[Start of Attachment]
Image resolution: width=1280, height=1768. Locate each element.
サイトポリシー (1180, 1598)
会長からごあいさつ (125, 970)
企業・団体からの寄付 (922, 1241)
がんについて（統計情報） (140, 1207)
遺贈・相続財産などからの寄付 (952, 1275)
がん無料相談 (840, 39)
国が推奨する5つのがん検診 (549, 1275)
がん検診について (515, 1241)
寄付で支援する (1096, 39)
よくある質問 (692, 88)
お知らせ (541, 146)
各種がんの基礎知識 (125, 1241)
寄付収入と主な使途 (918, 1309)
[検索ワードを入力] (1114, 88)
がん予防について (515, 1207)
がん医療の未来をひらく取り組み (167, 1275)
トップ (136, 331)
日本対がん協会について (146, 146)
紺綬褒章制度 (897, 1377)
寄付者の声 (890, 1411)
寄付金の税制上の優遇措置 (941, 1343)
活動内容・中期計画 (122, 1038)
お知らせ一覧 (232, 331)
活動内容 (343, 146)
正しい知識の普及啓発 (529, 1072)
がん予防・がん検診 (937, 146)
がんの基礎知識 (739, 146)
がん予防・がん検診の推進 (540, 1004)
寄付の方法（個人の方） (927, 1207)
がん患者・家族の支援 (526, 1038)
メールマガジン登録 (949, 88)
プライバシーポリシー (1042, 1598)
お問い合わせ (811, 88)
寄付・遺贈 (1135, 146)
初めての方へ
[End of Attachment]
Task brief:
Starting from the line that contains "お知らせ一覧 (232, 331)", reproduce each line of the data exactly through the last one.

Answer space:
お知らせ一覧 (232, 331)
活動内容 (343, 146)
正しい知識の普及啓発 (529, 1072)
がん予防・がん検診 (937, 146)
がんの基礎知識 (739, 146)
がん予防・がん検診の推進 (540, 1004)
寄付の方法（個人の方） (927, 1207)
がん患者・家族の支援 (526, 1038)
メールマガジン登録 (949, 88)
プライバシーポリシー (1042, 1598)
お問い合わせ (811, 88)
寄付・遺贈 (1135, 146)
初めての方へ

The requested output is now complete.